==== DATA SHOWN

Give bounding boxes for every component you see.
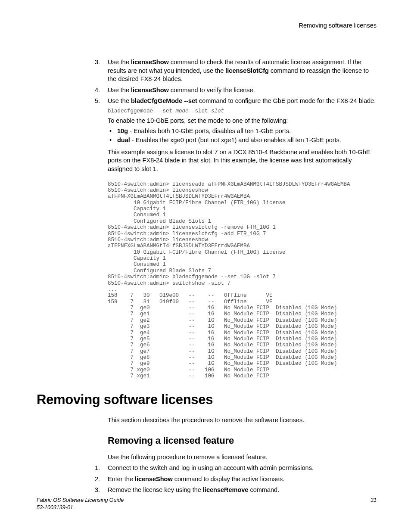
section-heading: Removing software licenses: [37, 391, 377, 409]
bullet-term: 10g: [117, 128, 128, 134]
footer-docnum: 53-1003139-01: [37, 504, 377, 511]
step-number: 3.: [95, 486, 100, 495]
text-fragment: Enter the: [108, 476, 135, 482]
command-name: licenseSlotCfg: [225, 67, 269, 74]
step-text: Use the licenseShow command to verify th…: [108, 87, 255, 93]
bullet-list: 10g - Enables both 10-GbE ports, disable…: [108, 127, 377, 145]
paragraph: Use the following procedure to remove a …: [108, 453, 377, 462]
main-content: 3. Use the licenseShow command to check …: [37, 58, 377, 497]
step-text: Remove the license key using the license…: [108, 486, 279, 493]
running-header: Removing software licenses: [299, 22, 377, 30]
step-text: Connect to the switch and log in using a…: [108, 464, 314, 471]
step-3b: 3. Remove the license key using the lice…: [37, 486, 377, 495]
step-text: Use the licenseShow command to check the…: [108, 59, 369, 82]
text-fragment: Use the: [108, 59, 131, 65]
bullet-desc: - Enables the xge0 port (but not xge1) a…: [130, 137, 341, 143]
code-keyword: mode: [176, 108, 189, 114]
code-text: -slot: [189, 108, 212, 114]
step-list-b: 1. Connect to the switch and log in usin…: [37, 464, 377, 495]
page-footer: 31 Fabric OS Software Licensing Guide 53…: [37, 497, 377, 511]
text-fragment: Use the: [108, 97, 131, 104]
step-2: 2. Enter the licenseShow command to disp…: [37, 475, 377, 484]
command-name: licenseRemove: [203, 486, 249, 493]
bullet-item: 10g - Enables both 10-GbE ports, disable…: [108, 127, 377, 136]
step-1: 1. Connect to the switch and log in usin…: [37, 464, 377, 473]
code-syntax: bladecfggemode --set mode -slot slot: [108, 108, 377, 114]
subsection: Removing a licensed feature Use the foll…: [37, 434, 377, 495]
paragraph: This section describes the procedures to…: [108, 416, 377, 425]
text-fragment: Use the: [108, 87, 131, 93]
text-fragment: command to display the active licenses.: [173, 476, 285, 482]
code-keyword: slot: [211, 108, 224, 114]
step-number: 3.: [95, 58, 100, 67]
bullet-term: dual: [117, 137, 130, 143]
code-text: bladecfggemode --set: [108, 108, 176, 114]
text-fragment: command to configure the GbE port mode f…: [197, 97, 376, 104]
text-fragment: command.: [248, 486, 279, 493]
step-number: 2.: [95, 475, 100, 484]
paragraph: This example assigns a license to slot 7…: [108, 148, 377, 174]
bullet-item: dual - Enables the xge0 port (but not xg…: [108, 136, 377, 145]
step-text: Use the bladeCfgGeMode --set command to …: [108, 97, 376, 104]
step-5: 5. Use the bladeCfgGeMode --set command …: [37, 97, 377, 106]
code-example: 8510-4switch:admin> licenseadd aTFPNFXGL…: [108, 181, 377, 380]
bullet-desc: - Enables both 10-GbE ports, disables al…: [128, 128, 291, 134]
subsection-heading: Removing a licensed feature: [108, 434, 377, 447]
command-name: bladeCfgGeMode --set: [131, 97, 197, 104]
step-number: 5.: [95, 97, 100, 106]
text-fragment: Remove the license key using the: [108, 486, 203, 493]
step-number: 4.: [95, 86, 100, 95]
step-4: 4. Use the licenseShow command to verify…: [37, 86, 377, 95]
step-5-detail: bladecfggemode --set mode -slot slot To …: [108, 108, 377, 380]
section-body: This section describes the procedures to…: [108, 416, 377, 425]
step-text: Enter the licenseShow command to display…: [108, 476, 284, 482]
page-number: 31: [371, 497, 377, 504]
paragraph: To enable the 10-GbE ports, set the mode…: [108, 117, 377, 125]
command-name: licenseShow: [135, 476, 173, 482]
step-3: 3. Use the licenseShow command to check …: [37, 58, 377, 84]
step-list-a: 3. Use the licenseShow command to check …: [37, 58, 377, 106]
command-name: licenseShow: [131, 87, 169, 93]
footer-title: Fabric OS Software Licensing Guide: [37, 497, 377, 504]
text-fragment: command to verify the license.: [169, 87, 255, 93]
command-name: licenseShow: [131, 59, 169, 65]
step-number: 1.: [95, 464, 100, 473]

========

Please print the records above word for word, leaving every image out.

> [EXERCISE RESPONSE]
Give bounding boxes for every component you see.
section-heading: Removing software licenses: [37, 391, 377, 409]
bullet-term: 10g: [117, 128, 128, 134]
footer-docnum: 53-1003139-01: [37, 504, 377, 511]
step-number: 3.: [95, 486, 100, 495]
text-fragment: Enter the: [108, 476, 135, 482]
command-name: licenseSlotCfg: [225, 67, 269, 74]
step-text: Use the licenseShow command to verify th…: [108, 87, 255, 93]
bullet-list: 10g - Enables both 10-GbE ports, disable…: [108, 127, 377, 145]
paragraph: Use the following procedure to remove a …: [108, 453, 377, 462]
main-content: 3. Use the licenseShow command to check …: [37, 58, 377, 497]
step-text: Remove the license key using the license…: [108, 486, 279, 493]
running-header: Removing software licenses: [299, 22, 377, 30]
step-text: Connect to the switch and log in using a…: [108, 464, 314, 471]
step-3b: 3. Remove the license key using the lice…: [37, 486, 377, 495]
step-text: Use the licenseShow command to check the…: [108, 59, 369, 82]
text-fragment: Use the: [108, 59, 131, 65]
bullet-desc: - Enables the xge0 port (but not xge1) a…: [130, 137, 341, 143]
code-keyword: mode: [176, 108, 189, 114]
code-text: -slot: [189, 108, 212, 114]
step-list-b: 1. Connect to the switch and log in usin…: [37, 464, 377, 495]
page-footer: 31 Fabric OS Software Licensing Guide 53…: [37, 497, 377, 511]
text-fragment: Use the: [108, 97, 131, 104]
step-2: 2. Enter the licenseShow command to disp…: [37, 475, 377, 484]
command-name: licenseRemove: [203, 486, 249, 493]
bullet-item: 10g - Enables both 10-GbE ports, disable…: [108, 127, 377, 136]
step-1: 1. Connect to the switch and log in usin…: [37, 464, 377, 473]
code-syntax: bladecfggemode --set mode -slot slot: [108, 108, 377, 114]
subsection: Removing a licensed feature Use the foll…: [37, 434, 377, 495]
paragraph: This section describes the procedures to…: [108, 416, 377, 425]
text-fragment: Use the: [108, 87, 131, 93]
text-fragment: command to display the active licenses.: [173, 476, 285, 482]
code-keyword: slot: [211, 108, 224, 114]
step-number: 3.: [95, 58, 100, 67]
bullet-term: dual: [117, 137, 130, 143]
code-text: bladecfggemode --set: [108, 108, 176, 114]
text-fragment: command to configure the GbE port mode f…: [197, 97, 376, 104]
text-fragment: command.: [248, 486, 279, 493]
step-number: 2.: [95, 475, 100, 484]
paragraph: This example assigns a license to slot 7…: [108, 148, 377, 174]
bullet-item: dual - Enables the xge0 port (but not xg…: [108, 136, 377, 145]
step-text: Use the bladeCfgGeMode --set command to …: [108, 97, 376, 104]
step-5: 5. Use the bladeCfgGeMode --set command …: [37, 97, 377, 106]
code-example: 8510-4switch:admin> licenseadd aTFPNFXGL…: [108, 181, 377, 380]
bullet-desc: - Enables both 10-GbE ports, disables al…: [128, 128, 291, 134]
subsection-heading: Removing a licensed feature: [108, 434, 377, 447]
command-name: bladeCfgGeMode --set: [131, 97, 197, 104]
step-number: 5.: [95, 97, 100, 106]
text-fragment: Remove the license key using the: [108, 486, 203, 493]
step-number: 4.: [95, 86, 100, 95]
step-4: 4. Use the licenseShow command to verify…: [37, 86, 377, 95]
step-5-detail: bladecfggemode --set mode -slot slot To …: [108, 108, 377, 380]
section-body: This section describes the procedures to…: [108, 416, 377, 425]
step-text: Enter the licenseShow command to display…: [108, 476, 284, 482]
page-number: 31: [371, 497, 377, 504]
paragraph: To enable the 10-GbE ports, set the mode…: [108, 117, 377, 125]
command-name: licenseShow: [135, 476, 173, 482]
step-3: 3. Use the licenseShow command to check …: [37, 58, 377, 84]
step-list-a: 3. Use the licenseShow command to check …: [37, 58, 377, 106]
command-name: licenseShow: [131, 87, 169, 93]
footer-title: Fabric OS Software Licensing Guide: [37, 497, 377, 504]
text-fragment: command to verify the license.: [169, 87, 255, 93]
command-name: licenseShow: [131, 59, 169, 65]
step-number: 1.: [95, 464, 100, 473]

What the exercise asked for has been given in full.